When selecting subjects, those who are vulnerable and part of at-risk groups should be avoided. If absolutely necessary, these individuals can participate provided their risk of infection can be reduced through comprehensive testing including a rapid test at the study start. It should be noted that a less representative statistical distribution of the total population risks the quality of the study outcome even when populations are excluded for reasons of safety.

Studies occurring during a pandemic, require unnecessary encounters to be avoided. Arrival times for subjects, for instance should be staggered and reception and pre-examination areas must be prepared. The participating subjects must be informed about hygienic measures. Throughout the study, adherence to the respiratory mask, social distancing and hygiene mandates are required. Preliminary examinations shall test subjects for symptoms, the virus or even potentially antibodies in order to prevent infected people from participating. Since rapid tests in particular are only a snapshot and can be less accurate than PCR tests, caution is required. That’s why a positive rapid test needs to be confirmed by a PCR laboratory test [31]. The offsetting of participant arrivals also creates clarity made possible by good organization. These positive characteristics are also worthwhile for studies not occurring in the midst of a pandemic.

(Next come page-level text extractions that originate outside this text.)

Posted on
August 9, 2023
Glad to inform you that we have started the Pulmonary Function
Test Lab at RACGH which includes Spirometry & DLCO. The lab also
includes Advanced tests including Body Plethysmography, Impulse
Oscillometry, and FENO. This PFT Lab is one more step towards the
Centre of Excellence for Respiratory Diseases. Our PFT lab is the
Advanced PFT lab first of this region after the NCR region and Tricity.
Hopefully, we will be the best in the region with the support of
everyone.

After each trial, disinfection is required to protect the next subject from a possible infection. Disinfecting wipes are used to prevent indirect contact infections, and ventilation prevents aerogenic infections. When disinfecting, gloves and respiratory masks must be worn. The use of trained cleaning personnel for this task should be discussed. This should not be mandatory, as the disinfection process is relatively easy and straight forward. Furthermore, there are different types of disinfection. For vehicles, wiping disinfection with soapy water is suitable, as it can reach vehicle contours. Other disinfection strategies such as physical or thermal ones are available, but they are more complicated to employ. Frequent chemical disinfection can damage vehicle surfaces, which can result in a loss of value. This is particularly important when working with rented vehicles. It is, however, more important that hygienic conditions are maintained. Even outside of pandemics, viral and bacterial infections are always possible and therefore should be avoided through hygienic measures.

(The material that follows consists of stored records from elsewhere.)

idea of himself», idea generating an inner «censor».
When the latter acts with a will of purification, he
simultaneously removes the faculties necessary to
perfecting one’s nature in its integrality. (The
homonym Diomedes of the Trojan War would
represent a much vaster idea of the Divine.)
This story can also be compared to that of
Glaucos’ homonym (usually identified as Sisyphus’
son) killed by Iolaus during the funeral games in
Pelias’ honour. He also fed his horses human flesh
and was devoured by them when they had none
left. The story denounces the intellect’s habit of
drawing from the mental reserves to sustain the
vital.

5. Conclusions and Future Works

The research review and the resulting concept show that subject studies during a pandemic are feasible, depending on the transmission path of the pathogen. As a result, a generic concept has been developed through the example of the COVID-19 pandemic, but the individual sections can also be applied to other situations such as a flu epidemic, where infection protection measures are appropriate. Situational adjustments to the concept may be required. It can serve as a template for the development of other infection protection concepts specifically for the implementation of scientific studies with test persons. However, no infection protection measure provides 100% safety, so there is always a residual infection risk.

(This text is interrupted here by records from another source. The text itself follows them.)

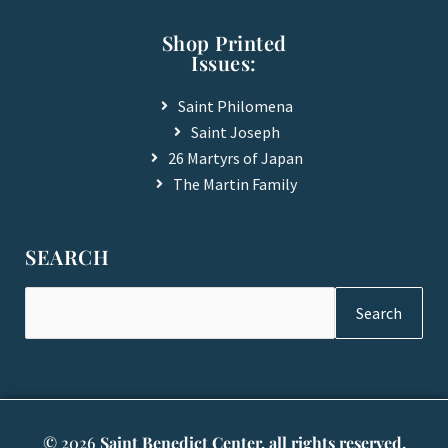
Shop Printed
Issues:
Saint Philomena
Saint Joseph
26 Martyrs of Japan
The Martin Family
SEARCH
Search
© 2026
Saint Benedict Center, all rights reserved.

In addition to this qualitative concept, a quantitative tool would further aid in a robust risk assessment of conducting studies during pandemics. For instance, a numerical maximum threshold could determine when a study must be cancelled or postponed. This value could be calculated through weighting different factors of infection transmission and indicators of pandemic development. The goal would be to help the test administration confidently decide whether a study can be safely and responsibly conducted under certain difficult circumstances. Breaking down costs associated with this concept would move beyond an epidemiological point of view to incorporate an optimal economic implementation. This information would allow for exact resource planning, thereby reducing financial risks. Simulations could also be carried out in order to collect data on the effectiveness of the concept in advance, which would identify weak points of the concept at an early stage.